To get at the weights, remove the upper and lower sashes by removing the inside stop. With these old windows these stops are usually painted in. First get a utility knife and cut the paint at the inside corner and with a flat bar, pop it off. You should see where the sash cord hooks to the weight, disconnect this cord on the sash and tie a knot in it so it won't go through the pulley. Remove the piece of wood behind the stop to expose the weights.
Watch out for the lead in the paint on those old windows. Keep any scraping moist to keep the paint dust out of your lungs. Wearing a dust mask is a good idea!!
If replacing the window, we usually just cut the cord and let the weight fall inside.
Hope this helps,
Hi Dave, I have a new home. It was a spec home, so it came as is, as far as the design goes. My ownership began on December the 14, 2006. I have a 1 year warranty. My question is I have several areas of this 2500 square foot, two story home (second floor only) in which I experience a popping sound and creaking noise when you walk. The floor also can be seen to flex, with the creaking and popping noise. I've this to the attention of the building from the time I took possession. Any ideas as to the cause? Please advise, Enjoy your website. Thank you for your consideration Robert
In a new house it is not unusual to hear popping and groaning sounds for a couple of years while the house is drying out and settling. I'm not saying this is what is happening in your house, but I suspect so. Spec houses are built pretty quickly, not giving time for the wood frame to dry. It took me about 10 months to build my house and I still experienced noises for the first two years.

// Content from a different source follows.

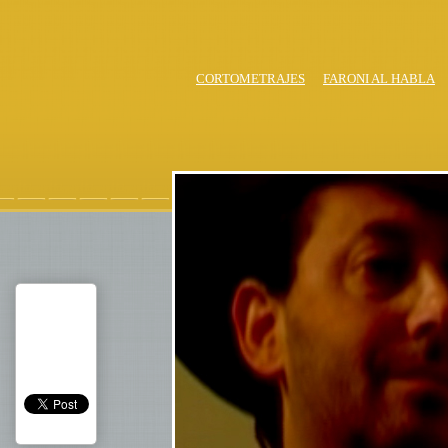
CORTOMETRAJES
FARONI AL HABLA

I'm surprised your house came with only 1 year warranty. Usually they have 5 years.
Hi Dave! I really like your site and gotten a lot of valuable information from it. My question is: Is underlayment (felt/tar paper) necessary for a gazebo roof. I bought a kit and the directions do not call for it. One more question: The roof of my 12' decagon gazebo kit has only rafters from the sides to the peak. Is bracing part of the way up recommended? Thanks for any info you can send. Carol
Ice shield, the first 3 feet of 30 lb. roofing felt over the eaves, is not required on a building roof that is not heated. Underlayment of 15 lb. felt is recommended by the manufacturer over the entire roof deck. I would suggest this is optional on an unheated gazebo roof.
On a 12' gazebo roof the rafters have short spans. Unless you are in a heavy snow or wind load area, you should be okay. I can't verify this unless I have your kit plans or know where you live. The shorter walls should have the necessary support to keep the walls from bowing out under a heavy load or bracing is required on the rafters, under heavy loads.
Well, keep those questions coming and enjoy your summer!